|Dates: 16-19 March Venue: Cheltenham Racecourse Races: 13:20-16:50 GMT Main race: 15:05|
|Coverage: Commentaries on BBC Radio 5 Live Sports Extra, feature races Radio 5 live. Racecards, live text, results & reports on the BBC Sport website and app|
Jockey Rachael Blackmore said she hoped her historic triumph might inspire others after winning the Champion Hurdle at Cheltenham on Honeysuckle.
She is the first woman to ride the winner of Tuesday’s championship race.
“There is no deal about being a female jockey anymore. If you want to be a jockey you can be a jockey, drive on,” said Irish rider Blackmore, 31.
“To young people, if you want to do something go and do it. For me standing here right now, anything can happen.”

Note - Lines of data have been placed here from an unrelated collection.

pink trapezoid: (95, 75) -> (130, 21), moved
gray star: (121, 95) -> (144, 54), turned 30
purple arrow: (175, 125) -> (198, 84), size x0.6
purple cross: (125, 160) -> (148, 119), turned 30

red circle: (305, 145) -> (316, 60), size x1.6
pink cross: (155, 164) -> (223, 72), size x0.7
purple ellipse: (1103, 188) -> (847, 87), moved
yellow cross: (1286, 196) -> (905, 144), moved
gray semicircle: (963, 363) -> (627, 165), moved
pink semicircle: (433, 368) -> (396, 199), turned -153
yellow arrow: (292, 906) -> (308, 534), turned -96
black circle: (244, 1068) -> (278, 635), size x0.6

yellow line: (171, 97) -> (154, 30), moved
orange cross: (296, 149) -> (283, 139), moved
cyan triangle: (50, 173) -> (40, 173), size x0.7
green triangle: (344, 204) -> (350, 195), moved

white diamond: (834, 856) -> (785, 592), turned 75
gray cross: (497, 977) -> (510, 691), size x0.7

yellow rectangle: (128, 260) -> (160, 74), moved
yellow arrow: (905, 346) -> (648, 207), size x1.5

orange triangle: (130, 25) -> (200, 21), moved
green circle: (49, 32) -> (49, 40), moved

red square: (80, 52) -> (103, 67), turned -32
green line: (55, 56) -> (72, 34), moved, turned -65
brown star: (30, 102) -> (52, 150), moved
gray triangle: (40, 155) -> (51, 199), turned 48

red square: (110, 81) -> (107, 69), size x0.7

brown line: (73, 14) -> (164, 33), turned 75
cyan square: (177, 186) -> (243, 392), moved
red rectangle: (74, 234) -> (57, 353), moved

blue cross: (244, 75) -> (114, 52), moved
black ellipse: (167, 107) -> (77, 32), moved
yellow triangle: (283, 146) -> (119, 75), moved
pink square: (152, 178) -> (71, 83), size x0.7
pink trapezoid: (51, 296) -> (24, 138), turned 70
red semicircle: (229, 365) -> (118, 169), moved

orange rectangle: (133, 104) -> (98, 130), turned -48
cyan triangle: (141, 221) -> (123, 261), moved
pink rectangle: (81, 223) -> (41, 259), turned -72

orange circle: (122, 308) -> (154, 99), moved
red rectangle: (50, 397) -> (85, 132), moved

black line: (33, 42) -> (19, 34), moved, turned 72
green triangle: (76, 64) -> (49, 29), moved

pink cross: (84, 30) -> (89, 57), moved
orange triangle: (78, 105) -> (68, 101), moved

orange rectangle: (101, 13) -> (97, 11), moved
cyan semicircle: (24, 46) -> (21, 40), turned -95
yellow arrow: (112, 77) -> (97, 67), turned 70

Honeysuckle’s trainer Henry de Bromhead hailed the combination of rider and horse – the unbeaten mare was clocking up her 11th successive victory.
“Rachael is a brilliant rider on any horse and Honeysuckle is just a brilliant horse. The combination is deadly – it’s the perfect storm,” he said.
The rise of Rachael Blackmore
The daughter of a dairy farmer and a school teacher, she has come a long way from her Tipperary trips aboard ponies as a child and was inspired herself by a visit to three-time Champion Hurdle winner Istabraq.
“We went to see Istabraq on a school tour. I never envisaged when we went to see him back then that I’d be riding the winner of a Champion Hurdle,” she said.
“When every person becomes a jockey they dream about riding at Cheltenham and all these things, but riding a winner like this is unbelievable. “
Blackmore had once considered becoming a vet, gaining a degree in equine science and combining her studies with riding out and competing as an amateur before turning professional in 2015.
She has gone on to be a quiet pioneer – finishing in the top three in the Irish jockeys’ championship for the last two seasons and is currently in second this season, just six winners behind Paul Townend.
Honeysuckle is owned by Kenny Alexander, who as chief executive took the parent company of Ladbrokes and Coral from a worth of £26m to £4.5bn until stepping down last year.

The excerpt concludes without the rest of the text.